• _What to produce_
For each line in the data below that has the word "культур", copy that line.

[Stored data entries]
--- START ---

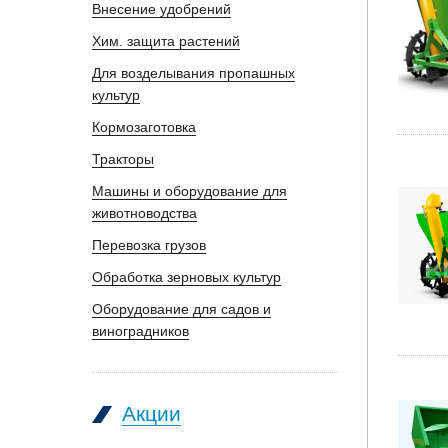
Внесение удобрений
Хим. защита растений
Для возделывания пропашных
культур
Кормозаготовка
Тракторы
Машины и оборудование для
животноводства
Перевозка грузов
Обработка зерновых культур
Оборудование для садов и
виноградников
Акции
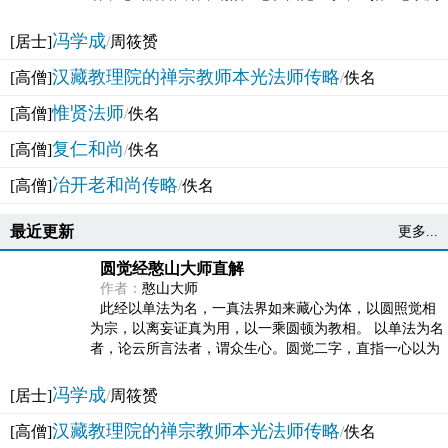
法体。此有多称，亦名大圆满觉，亦名妙觉明心，...
冯学成
[居士]
/
周筱赟
汉藏教理院的禅宗教师本光法师传略
[高僧]
/
佚名
惟贤法师
[高僧]
/
佚名
复仁和尚
[高僧]
/
佚名
冶开老和尚传略
[高僧]
/
佚名
最近更新
更多...
圆觉经憨山大师直解
作者：
憨山大师
此经以单法为名，一真法界如来藏心为体，以圆照觉相
为宗，以离妄证真为用，以一乘圆顿为教相。 以单法为名
者，论云所言法者，谓众生心。圆觉二字，直指一心以为
法体。此有多称，亦名大圆满觉，亦名妙觉明心，...
冯学成
[居士]
/
周筱赟
汉藏教理院的禅宗教师本光法师传略
[高僧]
/
佚名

--- END ---

• _Written answer_
культур
Обработка зерновых культур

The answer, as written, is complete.